Seven members of the Cardiology Today Editorial Board participated in a discussion about obesity, diabetes and metabolic syndrome. Chief Medical Editor Carl J. Pepine, MD, moderated the discussion.

Part I of the round table is presented here.
Part II will be published in the March issue of
Cardiology Today.

Carl J. Pepine [photo]Moderator
Carl J. Pepine, MD
Eminent Scholar, Professor and Chief, Division of Cardiovascular Medicine, University of Florida, Chief Medical Editor of Cardiology Today.

Franz H. Messerli [photo]Franz H. Messerli, MD
Director, Hypertension Program, Division of Cardiology, St.Luke's-Roosevelt Hospital, Editor, Cardiology Today’s Hypertension and Vascular Disease section.

George L. Bakris [photo]George L. Bakris, MD
Professor of Preventative Medicine and Internal Medicine, Director, Rush Hypertension/Clinical Research Center, and Member of Cardiology Today's Hypertension and Vascular Disease section.

Rita F. Redberg [photo]Rita F. Redberg, MD
Professor of Medicine, Director, Women's Cardiovascular Services, University of California San Francisco, Division of Cardiology, and Member of Cardiology Today's Preventive Cardiology section.

Roger S. Blumenthal [photo]Roger S. Blumenthal, MD
Associate Professor of Medicine, Director,The Johns Hopkins Ciccarone Center for the Prevention of Heart Disease, and Member of Cardiology Today’s Preventive Medicine section.

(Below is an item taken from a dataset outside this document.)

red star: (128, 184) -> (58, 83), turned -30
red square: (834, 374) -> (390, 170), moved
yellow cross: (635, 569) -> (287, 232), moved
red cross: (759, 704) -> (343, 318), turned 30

Udho Thadani [photo]Udho Thadani, MD
Professor of Medicine, Cardiovascular Section, The University of Oklahoma Health Sciences Center, and Member of Cardiology Today’s Cardiovascular Pharmacology section.

Peter Libby [photo]Peter Libby, MD
Chief, Cardiovascular Medicine, Brigham & Women's Hospital, Mallinckrodt Professor of Medicine, Harvard Medical School, Editor, Cardiology Today’s Vascular Biology section.

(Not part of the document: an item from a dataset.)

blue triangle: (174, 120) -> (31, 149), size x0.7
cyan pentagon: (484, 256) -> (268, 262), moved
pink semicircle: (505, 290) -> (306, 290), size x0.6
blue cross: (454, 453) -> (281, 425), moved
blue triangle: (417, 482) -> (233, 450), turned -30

Douglas E. Vaughan  [photo]Douglas E. Vaughan, MD
C. Sidney Burwell Professor of Medicine, Professor of Medicine and Pharmacology & Chief of the Division of Cardiovascular Medicine,Vanderbilt University Medical Center, Member, Cardiology Today's Vascular Biology section.

Carl J. Pepine, MD: Our discussion focuses on the epidemics of obesity, diabetes and metabolic syndrome and the tremendous implications these diseases have on the health of our country as they pertain to cardiovascular disease. To start the discussion, I would like to ask each of you to comment on this topic.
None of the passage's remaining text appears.